For several years, Drop-In Centres (DICs) have provided wrap-around services for KPs, in particular for FSWs, providing peer-led, confidential, and stigma-free services valued for their proximity, flexibility, and ability to reach vulnerable sub-populations of FSWs. However, programmatic and funding pressures, including Grant Cycle 7 (GC7) budget reductions and reprioritization requirements, have prompted a review of long-term delivery options, and CCM-E has made difficult decisions to adjust the mix of KP service delivery models.
Concerns about the shift in service provision for KPs have been raised at repeated CCM-E meetings by members from a range of constituencies. They noted that while overall HIV epidemic indicators are very well controlled in Ethiopia, there are high rates of HIV (and other public health challenges) among FSWs and other KPs, making effective interventions for these populations an important national priority.
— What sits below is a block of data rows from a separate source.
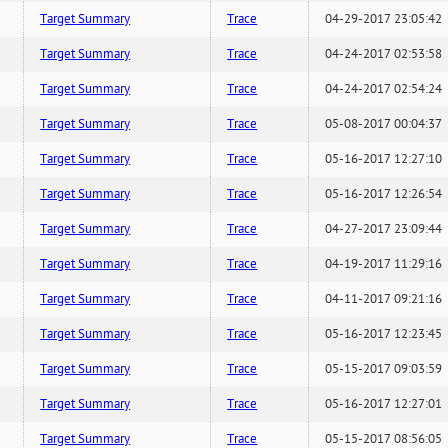
Target Summary
Trace
04-29-2017 23:05:42
Target Summary
Trace
04-24-2017 02:53:58
Target Summary
Trace
04-24-2017 02:54:24
Target Summary
Trace
05-08-2017 00:04:37
Target Summary
Trace
05-16-2017 12:27:10
Target Summary
Trace
05-16-2017 12:26:54
Target Summary
Trace
04-27-2017 23:09:44
Target Summary
Trace
04-19-2017 11:29:16
Target Summary
Trace
04-11-2017 09:21:16
Target Summary
Trace
05-16-2017 12:23:45
Target Summary
Trace
05-15-2017 09:03:59
Target Summary
Trace
05-16-2017 12:27:01
Target Summary
Trace
05-15-2017 08:56:05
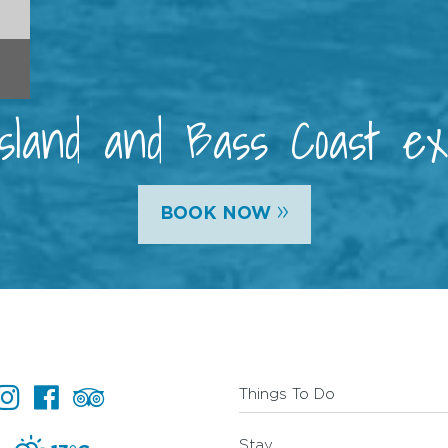
 Island and Bass Coast e
»
BOOK NOW
Things To Do
Stay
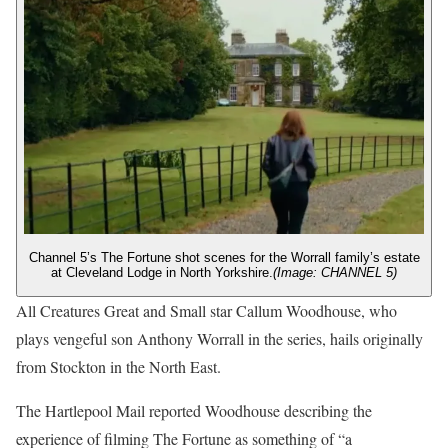
Channel 5’s The Fortune shot scenes for the Worrall family’s estate
at Cleveland Lodge in North Yorkshire.
(Image: CHANNEL 5)
All Creatures Great and Small star Callum Woodhouse, who
plays vengeful son Anthony Worrall in the series, hails originally
from Stockton in the North East.
The Hartlepool Mail reported Woodhouse describing the
experience of filming The Fortune as something of “a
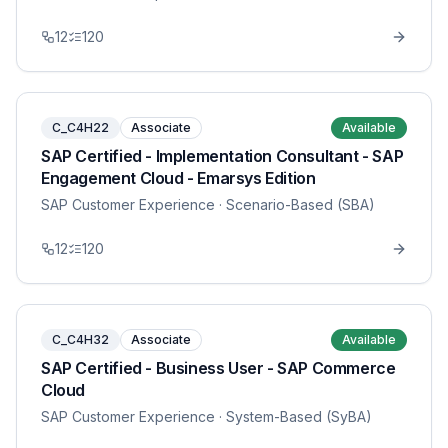
12
120
C_C4H22
Associate
Available
SAP Certified - Implementation Consultant - SAP
Engagement Cloud - Emarsys Edition
SAP Customer Experience
· Scenario-Based (SBA)
12
120
C_C4H32
Associate
Available
SAP Certified - Business User - SAP Commerce
Cloud
SAP Customer Experience
· System-Based (SyBA)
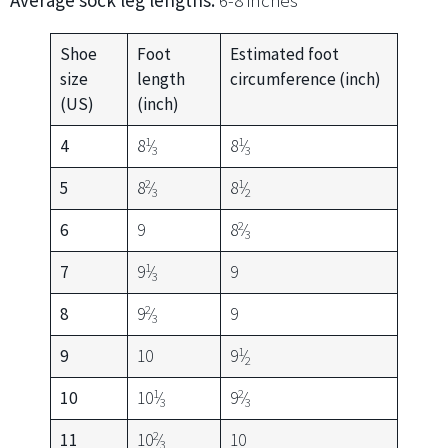
Average sock leg lengths:
6-8 inches
Shoe
Foot
Estimated foot
size
length
circumference (inch)
(US)
(inch)
1
1
4
8
⁄
8
⁄
3
3
2
1
5
8
⁄
8
⁄
3
2
2
6
9
8
⁄
3
1
7
9
⁄
9
3
2
8
9
⁄
9
3
1
9
10
9
⁄
2
1
2
10
10
⁄
9
⁄
3
3
2
11
10
⁄
10
3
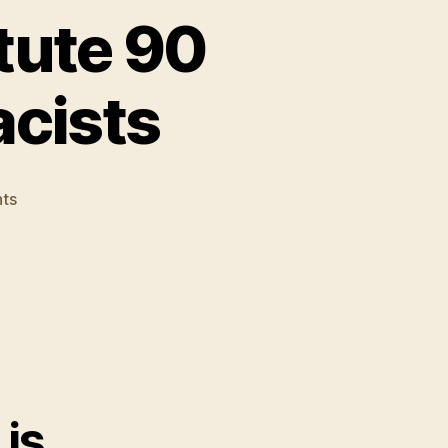
tute 90
acists
on
ts
Online
Gamers
Constitute
90
Percent
of
World's
Racists
is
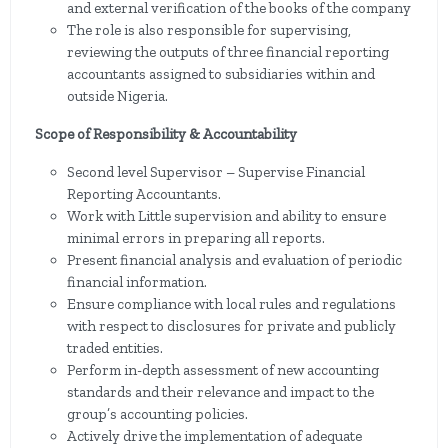
and external verification of the books of the company
The role is also responsible for supervising,
reviewing the outputs of three financial reporting
accountants assigned to subsidiaries within and
outside Nigeria.
Scope of Responsibility & Accountability
Second level Supervisor – Supervise Financial
Reporting Accountants.
Work with Little supervision and ability to ensure
minimal errors in preparing all reports.
Present financial analysis and evaluation of periodic
financial information.
Ensure compliance with local rules and regulations
with respect to disclosures for private and publicly
traded entities.
Perform in-depth assessment of new accounting
standards and their relevance and impact to the
group’s accounting policies.
Actively drive the implementation of adequate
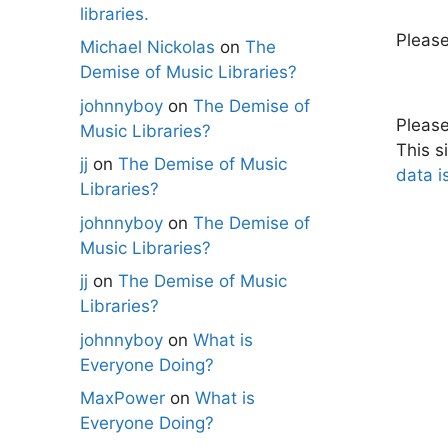
libraries.
Pleas
Michael Nickolas
on
The
Demise of Music Libraries?
johnnyboy
on
The Demise of
Pleas
Music Libraries?
This s
jj
on
The Demise of Music
data i
Libraries?
johnnyboy
on
The Demise of
Music Libraries?
jj
on
The Demise of Music
Libraries?
johnnyboy
on
What is
Everyone Doing?
MaxPower
on
What is
Everyone Doing?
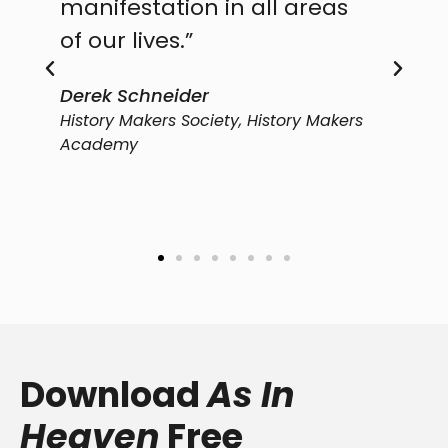
manifestation in all areas
part
of our lives.”
will
Derek Schneider
Ed Si
History Makers Society, History Makers
Transf
Academy
Download
As In
Heaven
Free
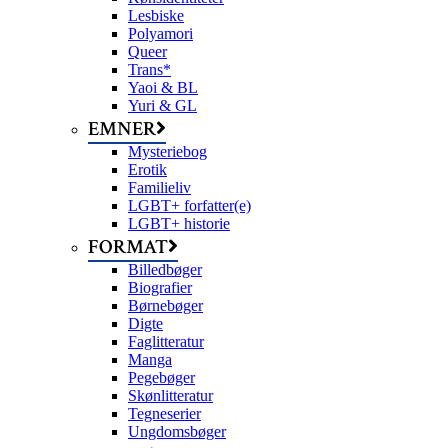
Lesbiske
Polyamori
Queer
Trans*
Yaoi & BL
Yuri & GL
EMNER
Mysteriebog
Erotik
Familieliv
LGBT+ forfatter(e)
LGBT+ historie
FORMAT
Billedbøger
Biografier
Børnebøger
Digte
Faglitteratur
Manga
Pegebøger
Skønlitteratur
Tegneserier
Ungdomsbøger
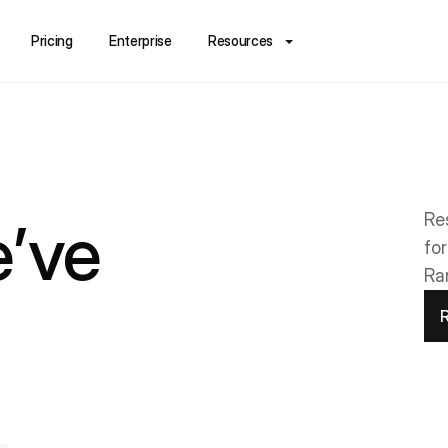
Pricing
Enterprise
Resources
Re
’ve
fo
Ra
R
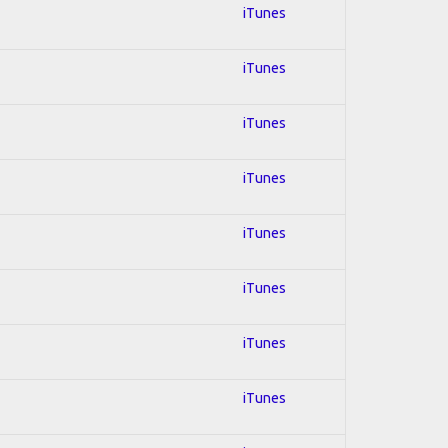
iTunes
iTunes
iTunes
iTunes
iTunes
iTunes
iTunes
iTunes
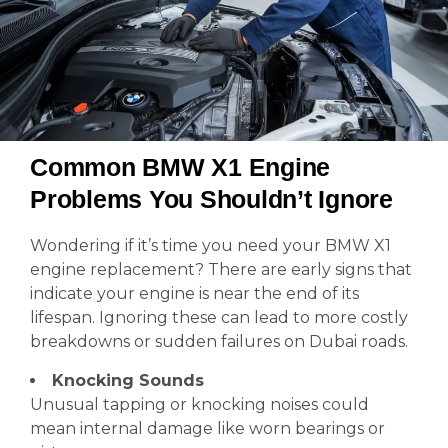
Common BMW X1 Engine
Problems You Shouldn’t Ignore
Wondering if it’s time you need your BMW X1
engine replacement? There are early signs that
indicate your engine is near the end of its
lifespan. Ignoring these can lead to more costly
breakdowns or sudden failures on Dubai roads.
Knocking Sounds
Unusual tapping or knocking noises could
mean internal damage like worn bearings or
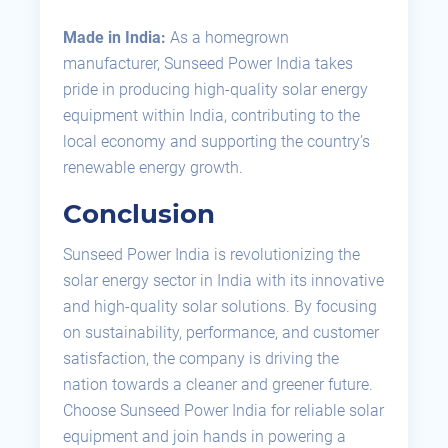
Made in India:
As a homegrown
manufacturer, Sunseed Power India takes
pride in producing high-quality solar energy
equipment within India, contributing to the
local economy and supporting the country’s
renewable energy growth.
Conclusion
Sunseed Power India is revolutionizing the
solar energy sector in India with its innovative
and high-quality solar solutions. By focusing
on sustainability, performance, and customer
satisfaction, the company is driving the
nation towards a cleaner and greener future.
Choose Sunseed Power India for reliable solar
equipment and join hands in powering a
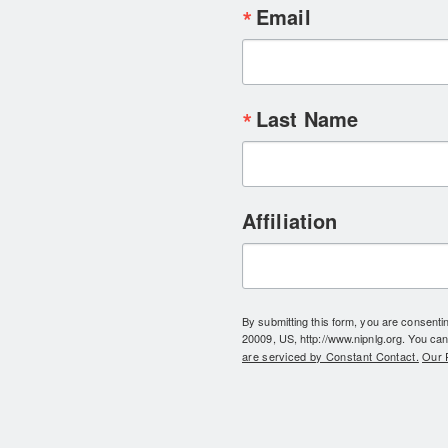
Email
Last Name
Affiliation
By submitting this form, you are consent
20009, US, http://www.nipnlg.org. You can
are serviced by Constant Contact.
Our P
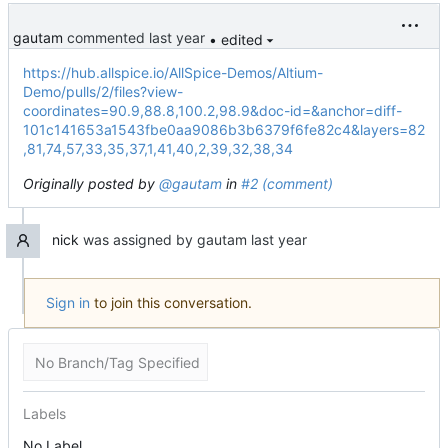
gautam
commented
• edited
https://hub.allspice.io/AllSpice-Demos/Altium-
Demo/pulls/2/files?view-
coordinates=90.9,88.8,100.2,98.9&doc-id=&anchor=diff-
101c141653a1543fbe0aa9086b3b6379f6fe82c4&layers=82
,81,74,57,33,35,37,1,41,40,2,39,32,38,34
Originally posted by
@gautam
in
#2 (comment)
nick
was assigned by
gautam
Sign in
to join this conversation.
No Branch/Tag Specified
Labels
No Label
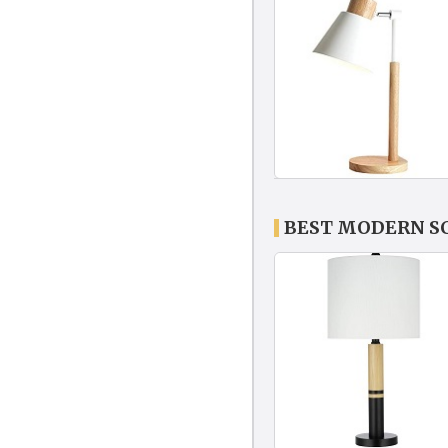
BEST MODERN S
While CCM-E members accepted the difficult GC7 reprioritization decisions, they requested that careful analyses be undertaken ahead of GC8 processes to ensure that services continue to reach these key and priority populations.
At the 119th CCM-E, a decision was made that the HAPC LEO should engage DPs to conduct a rapid assessment of KP-friendly service modalities (DICs and KP-friendly clinics) and condom distribution challenges. In addition, the DP constituency made a formal offer to the CCM-E that they would support an independent assessment, with a particular focus on the user needs from service provision to ensure that KP services were accessible and had an impact. In October 2025, following some informal discussions with DPs, the MoH/HAPC LEO conducted a national DIC operational assessment to evaluate the status of DICs and KP-friendly clinics in providing HIV prevention, care, and treatment and to identify strengths, gaps, and operational challenges. Findings were shared in two presentations at the 120th CCM-E in December 2025. The CCM-E welcomed these, and it was also agreed that an independent assessment should be conducted to build on this important MoH-led work. This independent assessment will provide additional, complementary evidence and insights, in particular from a user perspective, to assist future decision-making by the CCM-E, especially as preparations for GC8 begin. This is reflected in the 2 (draft) decision points:
In addition, the CCM-E has noted, following a visit to KP-focused facilities, that “in preparation for the GC8 funding request, a KP service modality transition plan – which builds on an independent assessment, including the views of the beneficiaries – shall be prepared and guide the process.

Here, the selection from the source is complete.